# WHAT THE TASK ASKS
Below are some records. Copy every line in them that holds "pomocą".

# DATA RECORDS

————

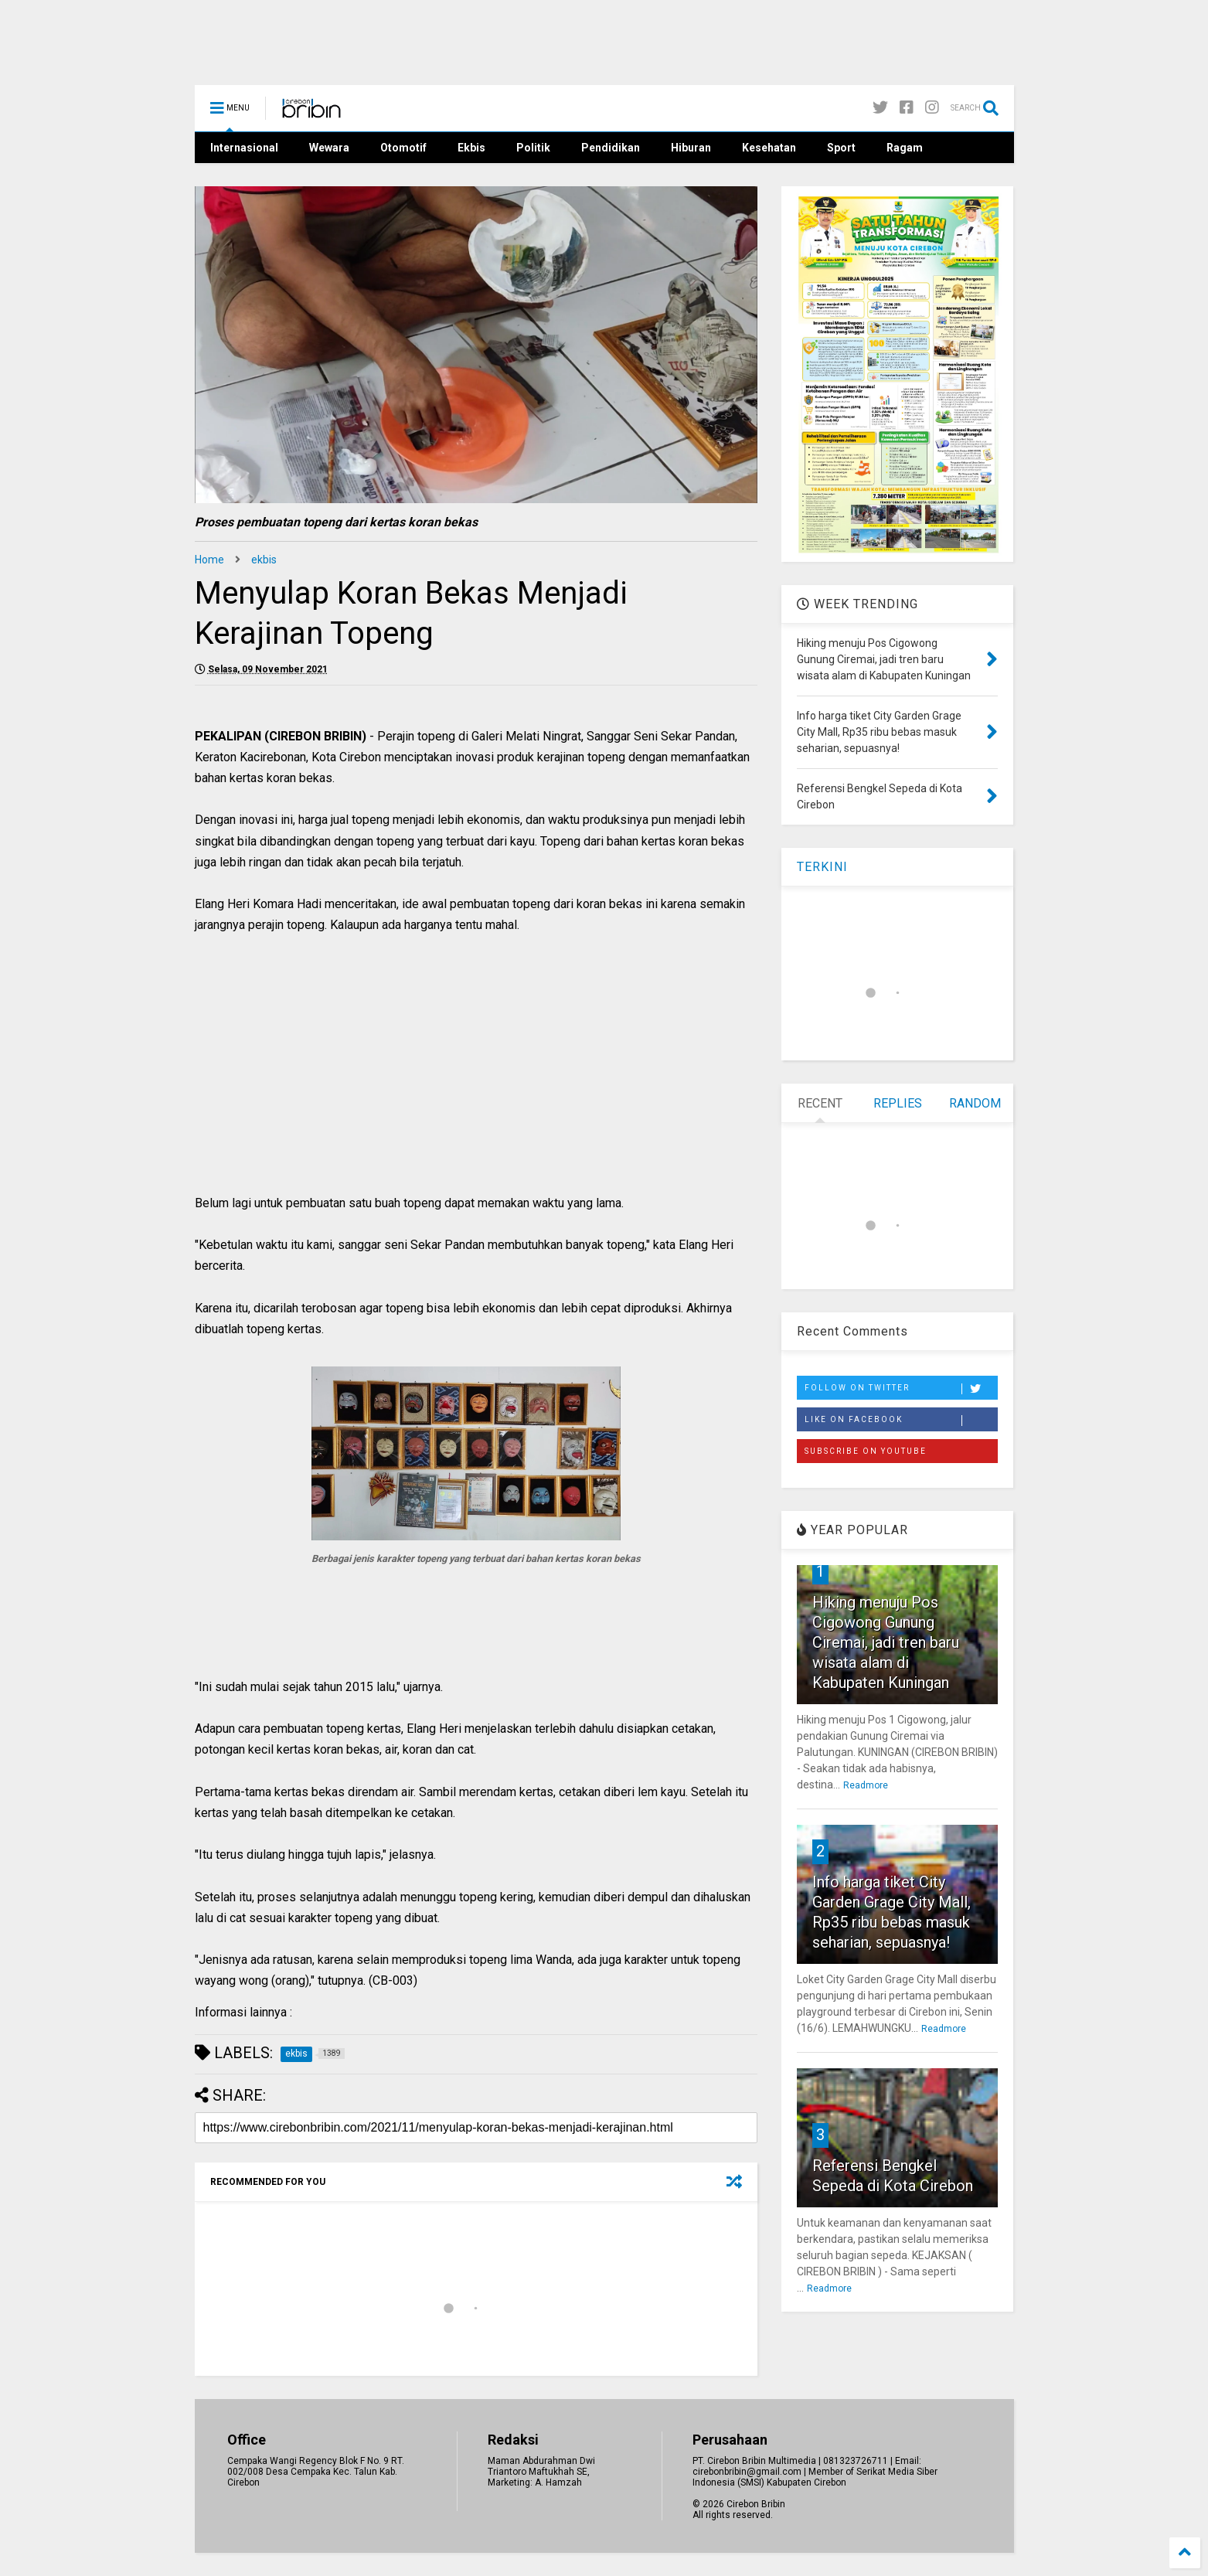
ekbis (264, 559)
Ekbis (471, 147)
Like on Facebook (901, 1420)
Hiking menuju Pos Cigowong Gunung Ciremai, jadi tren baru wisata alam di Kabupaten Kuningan (885, 1642)
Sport (841, 147)
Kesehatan (769, 147)
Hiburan (691, 147)
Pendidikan (610, 147)
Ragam (904, 147)
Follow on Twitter (901, 1388)
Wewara (329, 147)
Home (209, 559)
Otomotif (403, 147)
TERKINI (822, 866)
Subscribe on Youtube (866, 1451)
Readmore (865, 1785)
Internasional (244, 147)
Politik (533, 147)
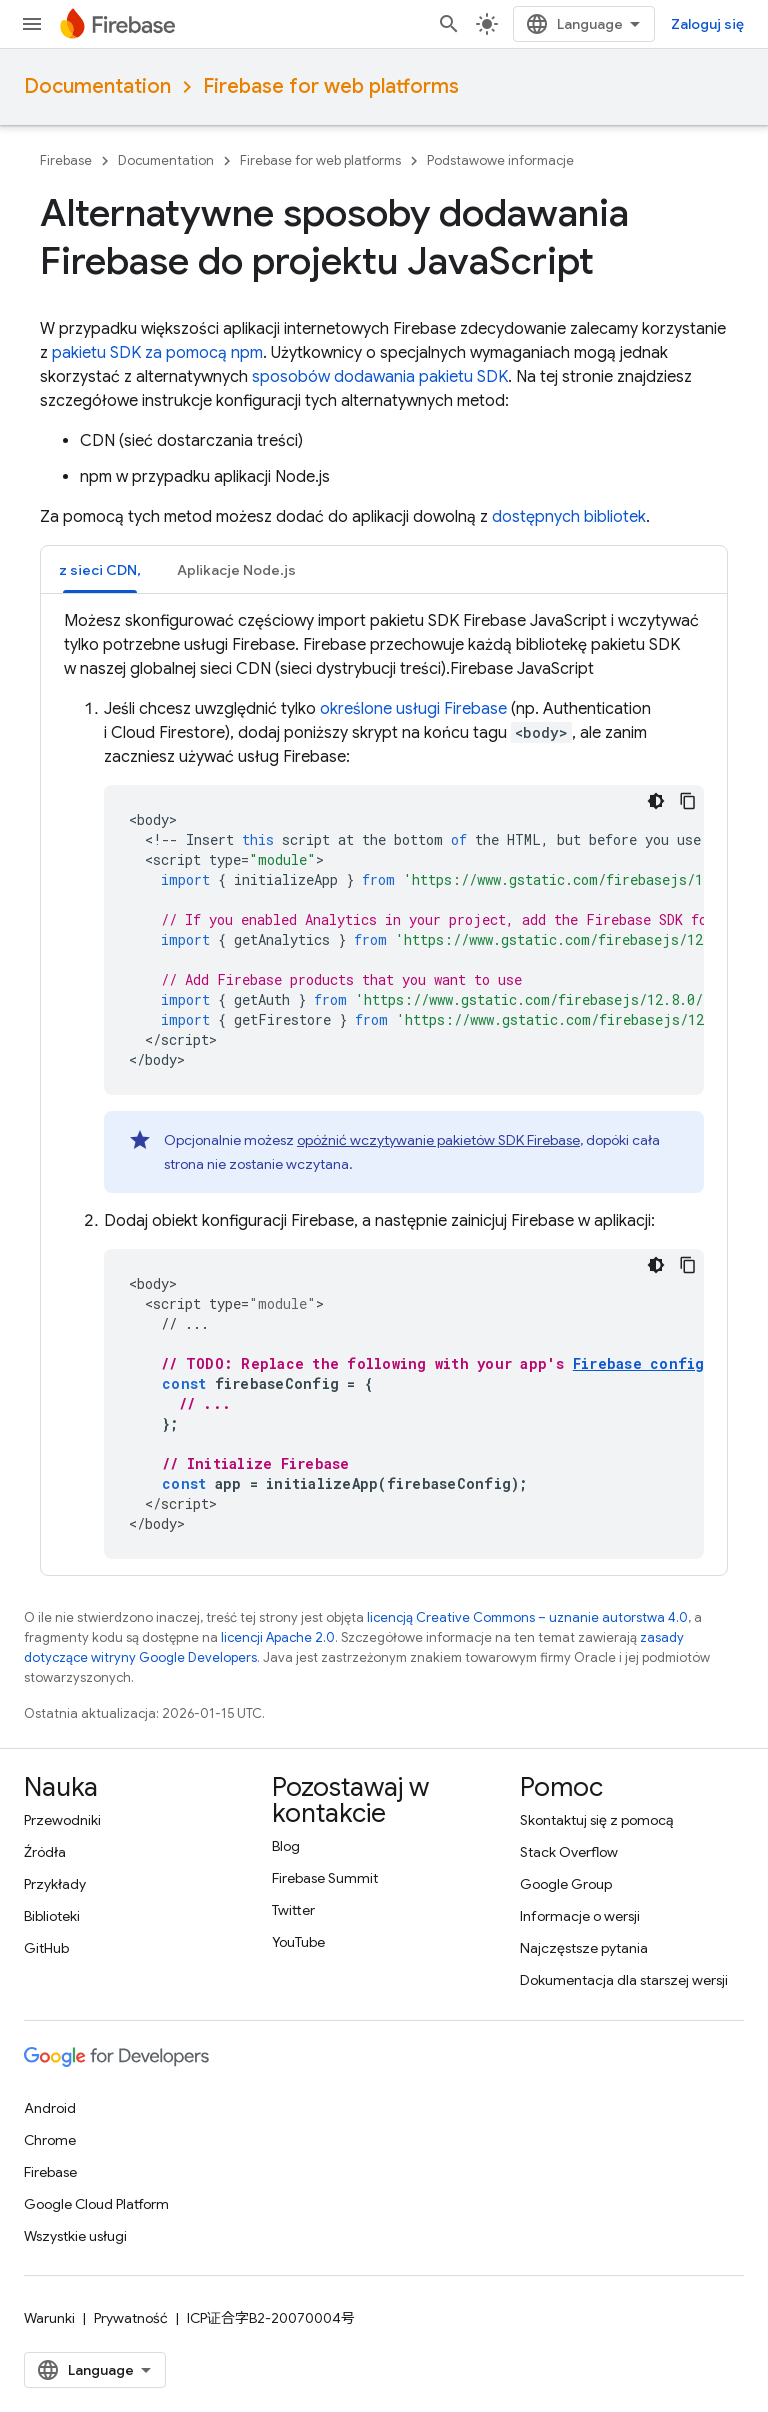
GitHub (46, 1948)
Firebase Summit (325, 1878)
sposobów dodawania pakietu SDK (380, 377)
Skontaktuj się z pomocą (596, 1820)
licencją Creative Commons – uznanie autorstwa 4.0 (527, 1617)
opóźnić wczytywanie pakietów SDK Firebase (438, 1140)
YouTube (298, 1942)
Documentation (97, 86)
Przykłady (55, 1884)
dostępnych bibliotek (569, 517)
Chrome (50, 2140)
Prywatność (131, 2318)
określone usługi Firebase (413, 709)
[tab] (100, 569)
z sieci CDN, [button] (100, 570)
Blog (286, 1846)
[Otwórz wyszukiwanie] (449, 24)
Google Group (566, 1884)
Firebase (66, 160)
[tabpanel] (384, 1084)
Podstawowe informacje (500, 160)
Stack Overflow (569, 1852)
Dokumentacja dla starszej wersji (624, 1980)
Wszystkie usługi (75, 2236)
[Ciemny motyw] (656, 801)
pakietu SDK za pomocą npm (157, 353)
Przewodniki (62, 1820)
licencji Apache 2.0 (278, 1637)
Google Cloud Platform (96, 2204)
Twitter (293, 1910)
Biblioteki (52, 1916)
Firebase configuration (669, 1363)
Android (50, 2108)
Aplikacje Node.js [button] (236, 570)
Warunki (49, 2318)
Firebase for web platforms (331, 86)
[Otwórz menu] (32, 24)
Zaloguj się (707, 24)
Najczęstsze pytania (584, 1948)
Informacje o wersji (580, 1916)
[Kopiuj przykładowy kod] (688, 801)
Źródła (45, 1852)
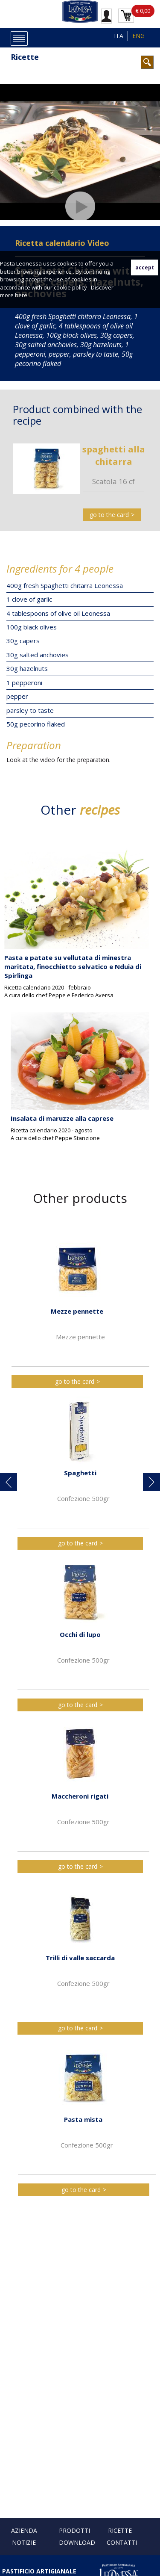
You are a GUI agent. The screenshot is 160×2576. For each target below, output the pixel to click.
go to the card (109, 515)
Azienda (24, 2530)
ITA (118, 36)
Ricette (25, 57)
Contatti (122, 2542)
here (21, 295)
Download (77, 2542)
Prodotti (74, 2530)
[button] (8, 1482)
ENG (138, 36)
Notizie (24, 2542)
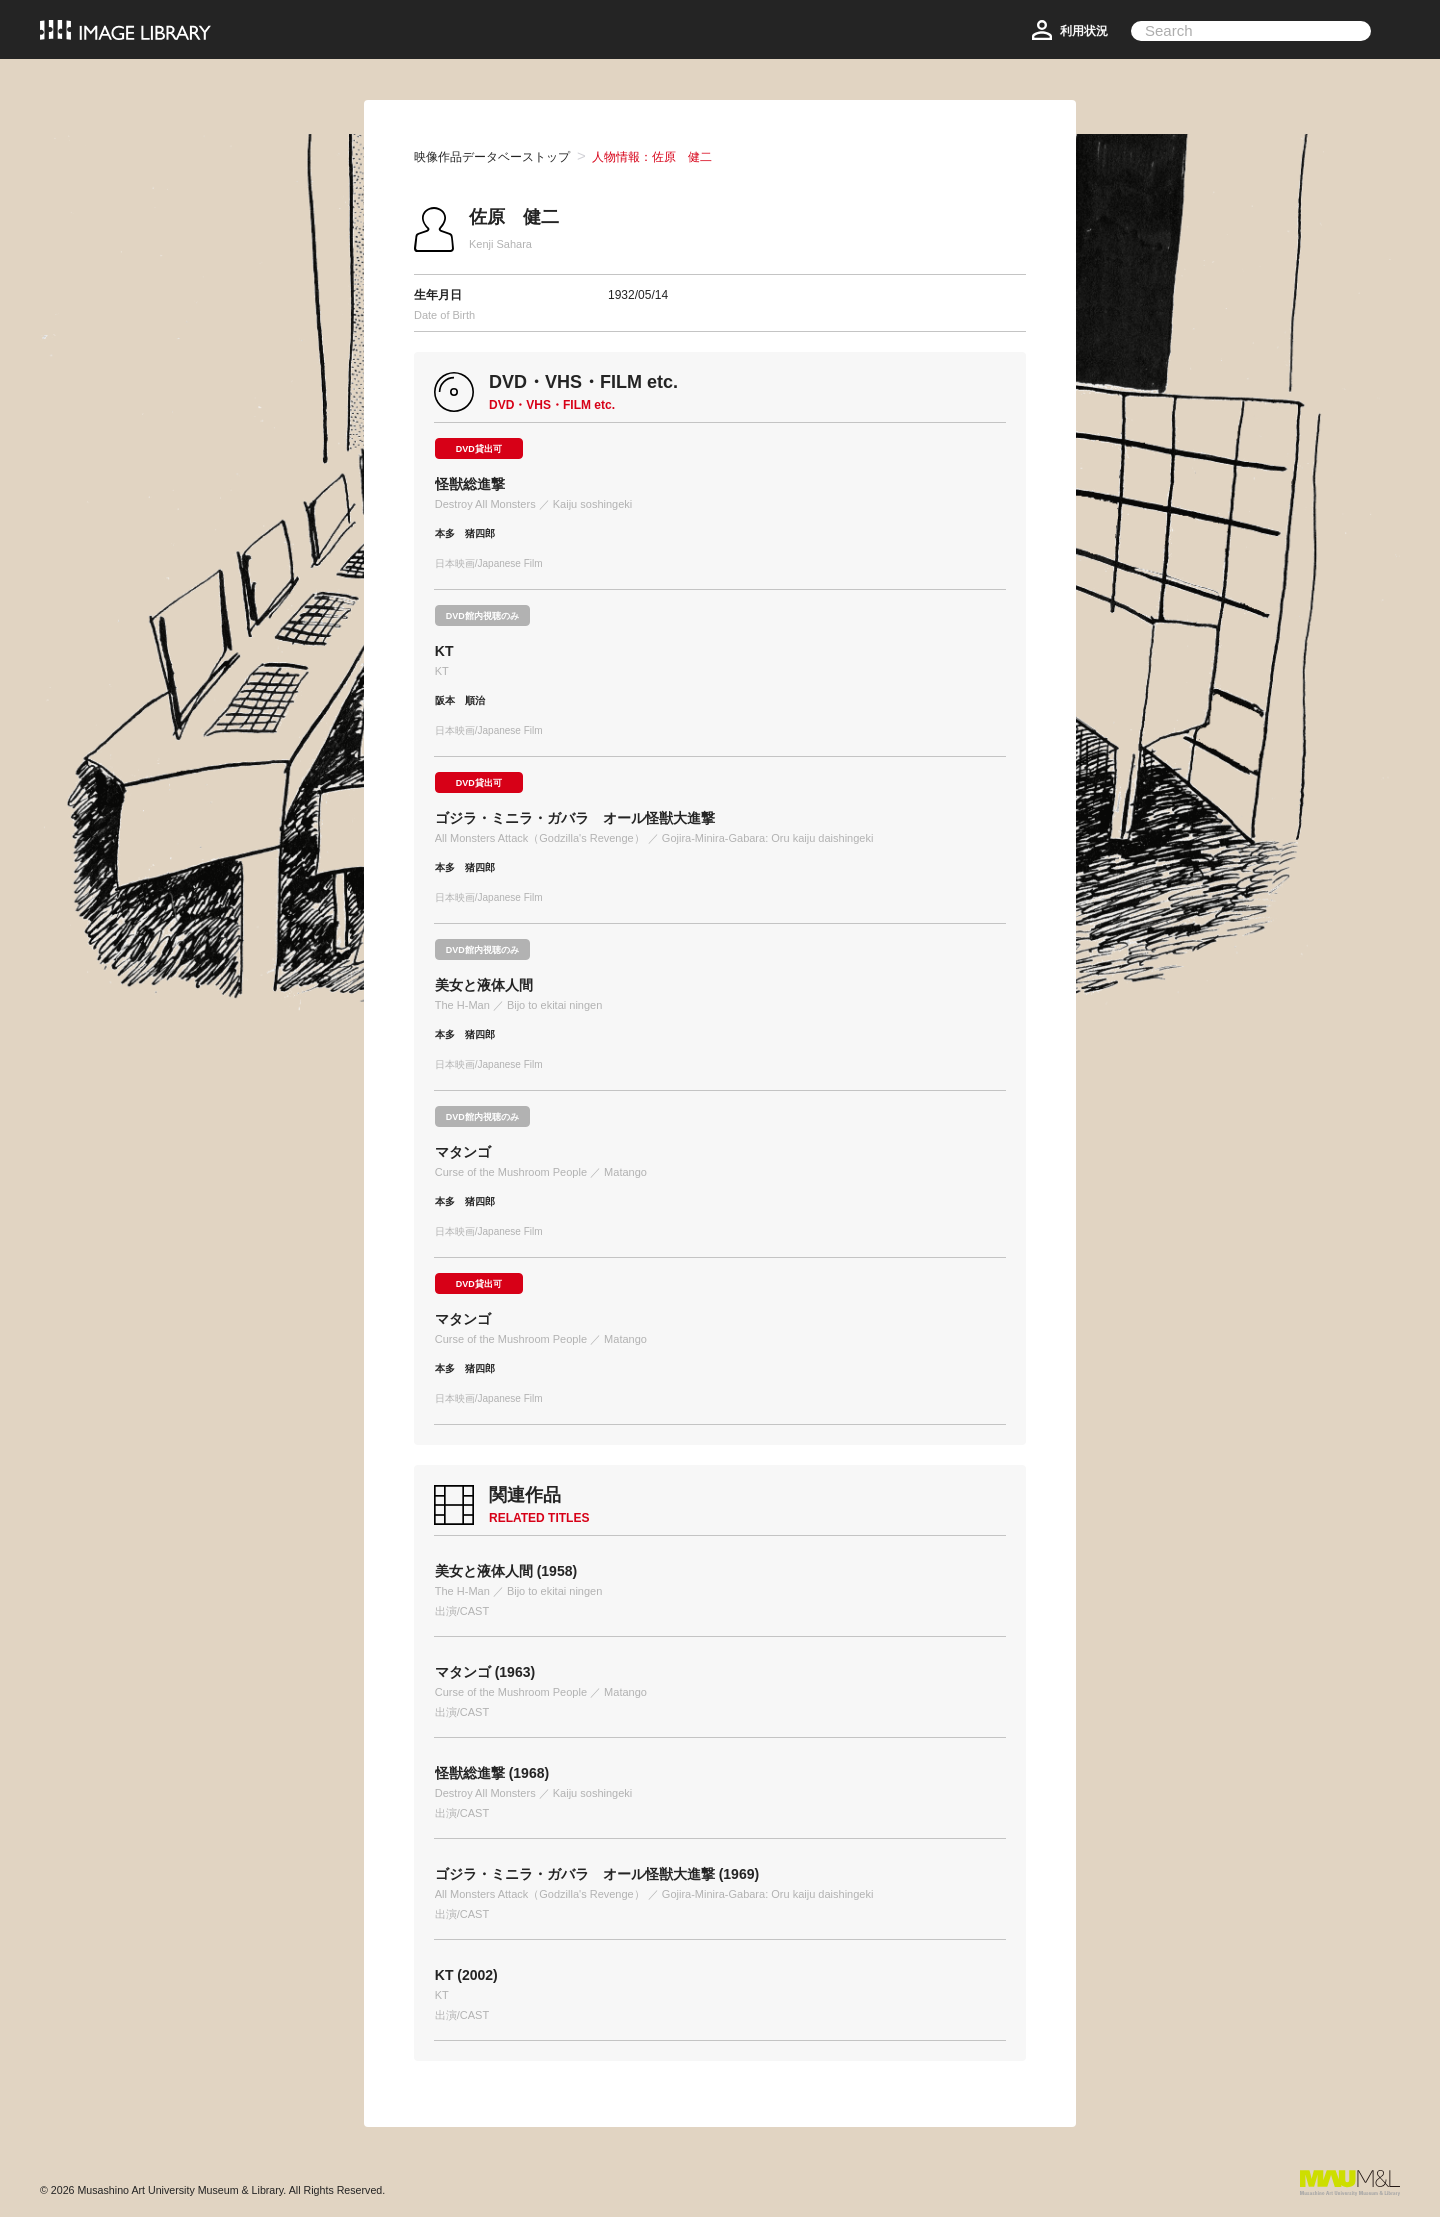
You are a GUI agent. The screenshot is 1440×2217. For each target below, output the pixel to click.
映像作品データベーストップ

————

# REPLY TO THE TASK
Skontaktuj się z pomocą (596, 1820)
pakietu SDK za pomocą npm (157, 353)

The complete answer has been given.